Task to complete ▸ Gather every line from the entries below that includes "качестве".

Data to use ▸
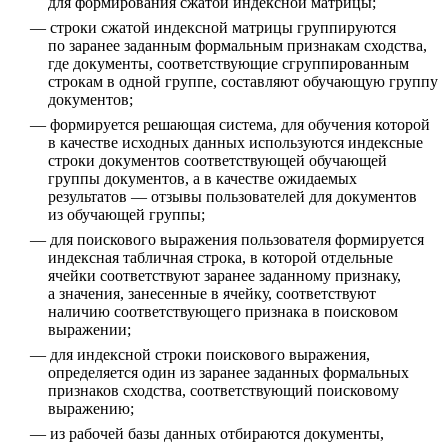
для формирования сжатой индексной матрицы;
строки сжатой индексной матрицы группируются
по заранее заданным формальным признакам сходства,
где документы, соответствующие сгруппированным
строкам в одной группе, составляют обучающую группу
документов;
формируется решающая система, для обучения которой
в качестве исходных данных используются индексные
строки документов соответствующей обучающей
группы документов, а в качестве ожидаемых
результатов — отзывы пользователей для документов
из обучающей группы;
для поискового выражения пользователя формируется
индексная табличная строка, в которой отдельные
ячейки соответствуют заранее заданному признаку,
а значения, занесенные в ячейку, соответствуют
наличию соответствующего признака в поисковом
выражении;
для индексной строки поискового выражения,
определяется один из заранее заданных формальных
признаков сходства, соответствующий поисковому
выражению;
из рабочей базы данных отбираются документы,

Solution to the problem ▸
в качестве исходных данных используются индексные
группы документов, а в качестве ожидаемых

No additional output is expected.